Kwasi Kwarteng MP: Aviation - In the short term, expand current airports. In the long term, build Boris Island
Kwasi Kwarteng is the Member of Parliament for Spelthorne.
“When the facts change, I change my mind... what do you do Sir?” said John Maynard Keynes to criticism that he had changed his mind on monetary policy during the Great Depression. The circumstances of 2012 are clearly very different from those in the middle of the last Parliament, when we had experienced 15 years of continuous growth.
Our current economic situation, with all its difficulties, has made aviation policy a central topic of discussion. The growth of emerging markets, coupled with the relative economic stagnation of Europe, has focused minds on the need for Britain to develop business relations with the wider world. You don’t need the logic of a Jesuit to appreciate that aviation is important to fostering links with those emerging economies outside Europe.
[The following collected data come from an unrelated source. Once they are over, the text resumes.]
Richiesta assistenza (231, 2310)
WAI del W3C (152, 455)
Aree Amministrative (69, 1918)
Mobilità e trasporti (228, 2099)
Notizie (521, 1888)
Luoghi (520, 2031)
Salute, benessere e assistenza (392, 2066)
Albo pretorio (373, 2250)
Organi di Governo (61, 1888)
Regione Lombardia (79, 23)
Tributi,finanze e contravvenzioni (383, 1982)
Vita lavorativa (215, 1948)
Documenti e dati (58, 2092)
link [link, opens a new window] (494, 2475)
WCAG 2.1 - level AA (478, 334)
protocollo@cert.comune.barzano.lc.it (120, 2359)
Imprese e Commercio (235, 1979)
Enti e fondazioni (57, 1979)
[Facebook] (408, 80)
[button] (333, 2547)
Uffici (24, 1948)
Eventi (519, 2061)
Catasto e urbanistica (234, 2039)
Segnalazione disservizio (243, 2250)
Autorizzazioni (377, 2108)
We have had a suggestion, most vividly expressed by the Mayor of London and now apparently backed by David Cameron, that we should create a new airport on an island in the Estuary. The so-called “Boris Island” looks like a long term solution. Our economy simply cannot afford to wait the 20 to 30 years that it would take to build “Boris Island”. So what is the short to medium term solution to this problem? In a new paper released today by the Free Enterprise Group, I argue that expanding current airports is the only viable option in the short to medium term. Airport operators should be allowed to build at least one more runway by 2020 at Gatwick, Stansted, or even Heathrow.
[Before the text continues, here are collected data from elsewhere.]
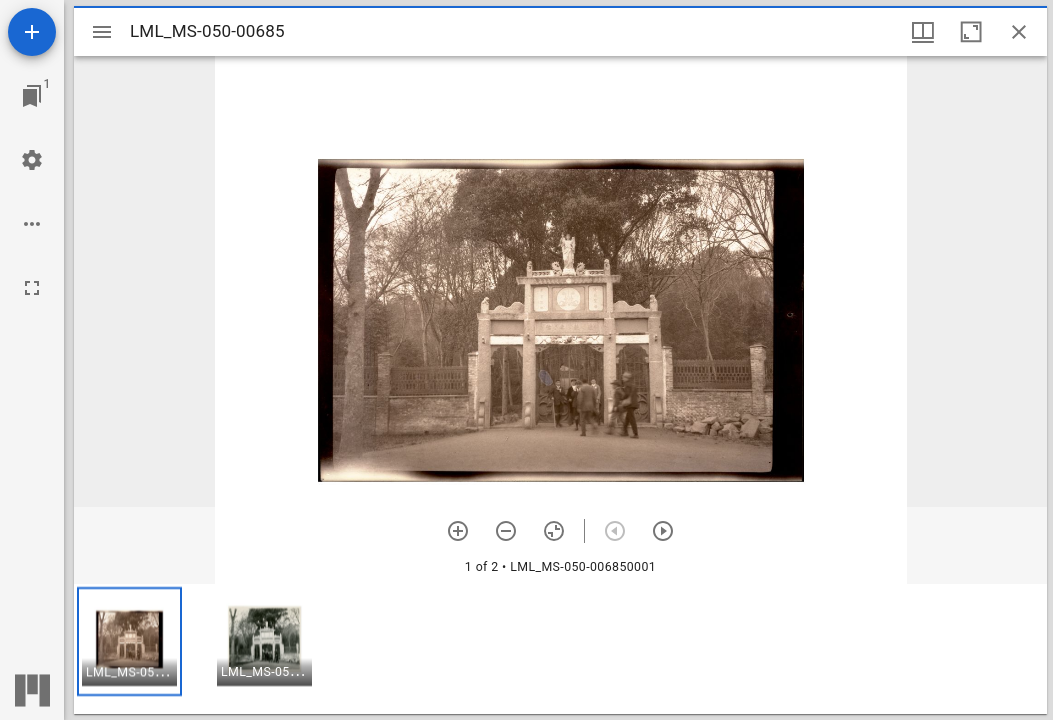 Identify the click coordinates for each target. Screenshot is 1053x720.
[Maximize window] (971, 32)
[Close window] (1019, 32)
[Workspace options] (32, 224)
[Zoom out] (506, 531)
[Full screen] (32, 288)
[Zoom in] (458, 531)
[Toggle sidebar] (102, 32)
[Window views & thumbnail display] (923, 32)
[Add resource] (32, 32)
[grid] (560, 649)
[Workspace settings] (32, 160)
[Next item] (663, 531)
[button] (129, 641)
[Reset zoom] (554, 531)
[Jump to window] (32, 96) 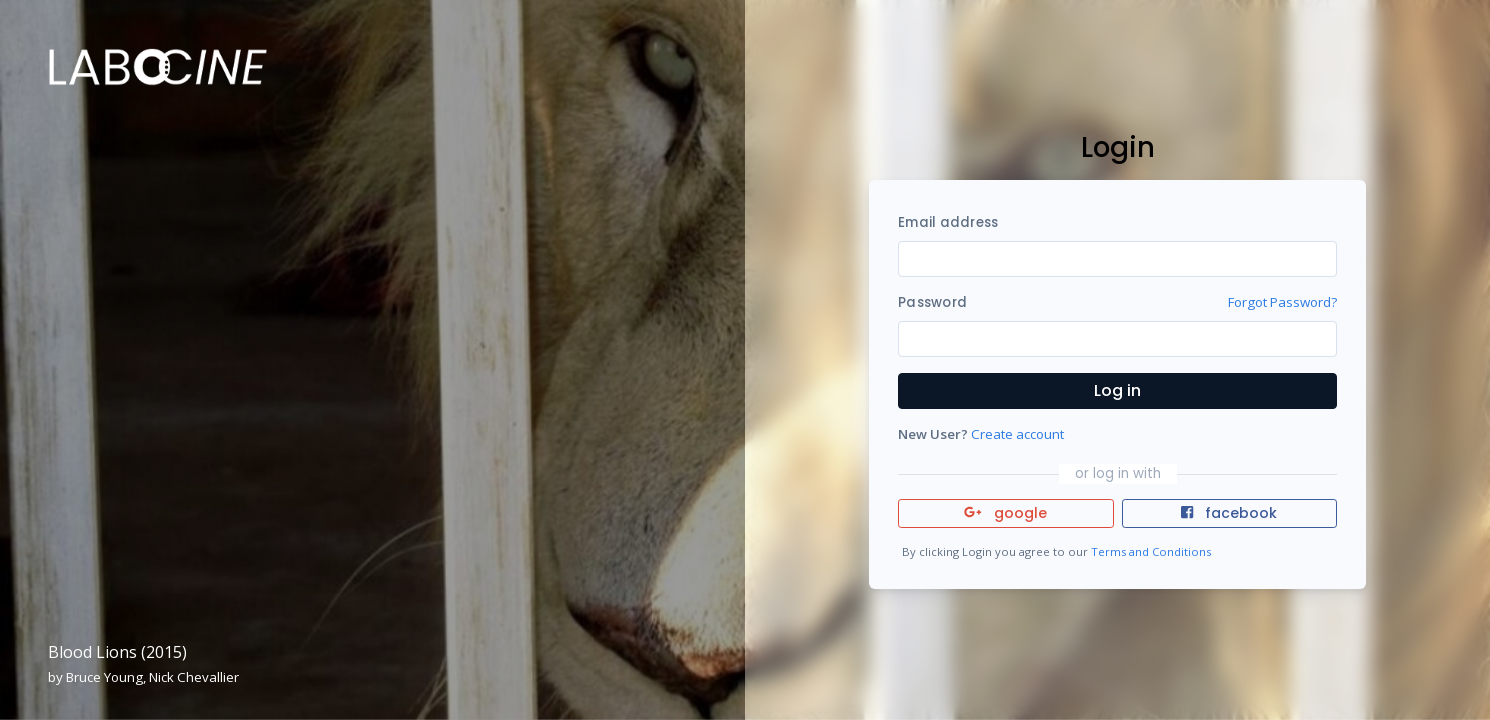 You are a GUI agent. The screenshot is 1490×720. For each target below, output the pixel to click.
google (1005, 513)
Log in (1117, 390)
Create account (1017, 434)
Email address (948, 222)
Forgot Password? (1282, 302)
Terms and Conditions (1151, 551)
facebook (1229, 513)
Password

Of course, nobody likes the disturbance of more flights near their home. We should reform planning law so that airport operators can freely and fully negotiate compensation with affected local residents. Rather than have Government try to plan the course of the industry, we should let the market system work. This may mean that some locations such as West London ultimately prove commercially unviable. It may also mean that developments could occur in places which we have perhaps overlooked. The point is that the industry should have more of a say as to where best to accommodate rising demand. It is not clear that the man in Whitehall knows best on matters of this kind.
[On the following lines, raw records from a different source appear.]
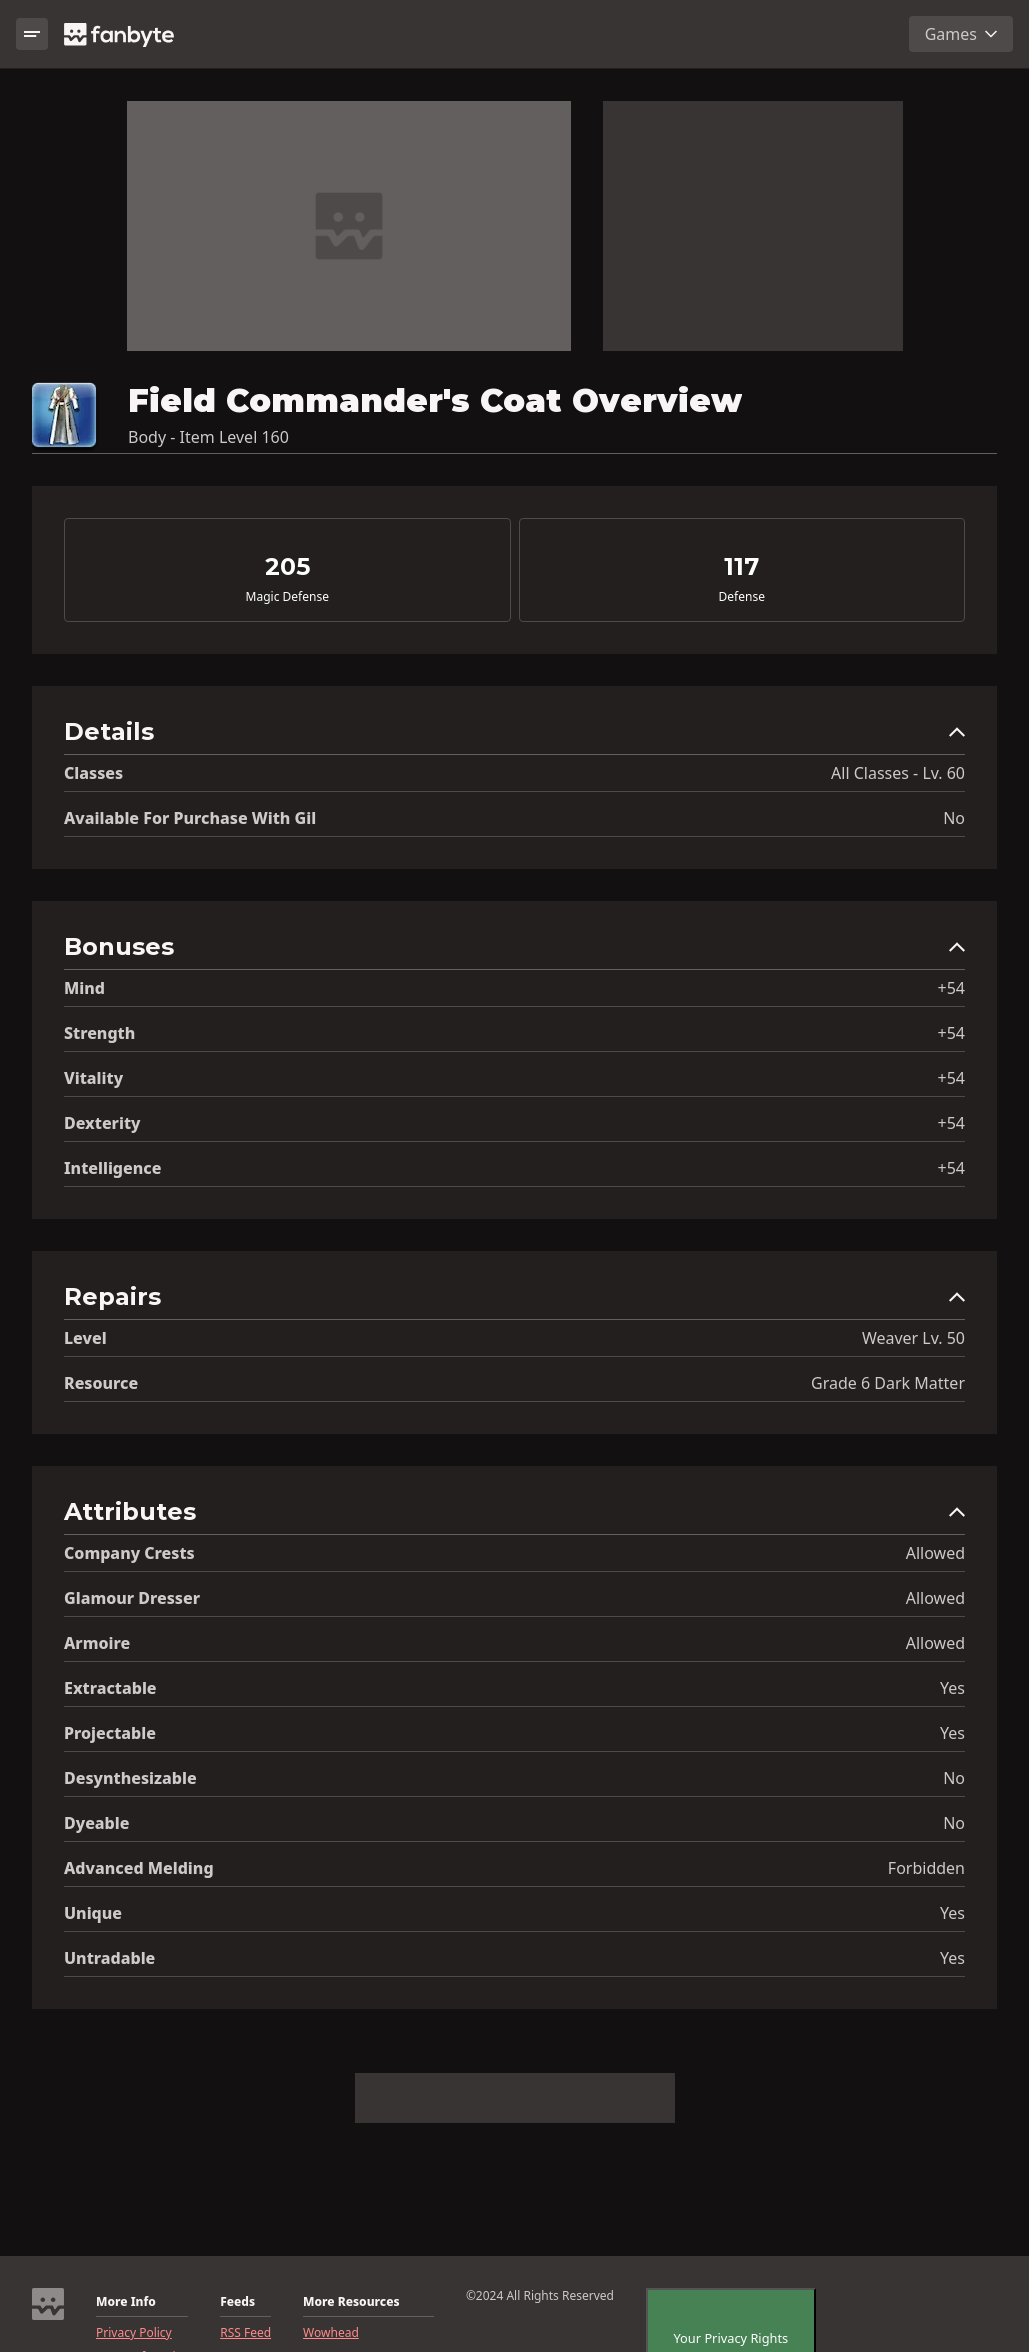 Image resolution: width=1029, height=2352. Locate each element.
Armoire (97, 1643)
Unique (93, 1913)
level (85, 1338)
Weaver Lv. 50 (913, 1338)
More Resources (351, 2302)
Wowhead (331, 2333)
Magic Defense (287, 597)
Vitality (93, 1078)
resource (101, 1383)
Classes (93, 773)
Then again, there are some who say that Britain does not need any more airports, and that we should somehow off load our aviation needs to Charles de Gaulle airport in Paris, or Schiphol airport in Amsterdam. They would be happy to see aviation as yet another industry in which we were once leaders fall behind. Everyone knows that the south-east is always a difficult proposition for extensive new building projects. Yet given the economic situation we are in, we do need a plan for growth, and whether we like it or not economic growth is likely to lead to more demand for aviation, rather than less.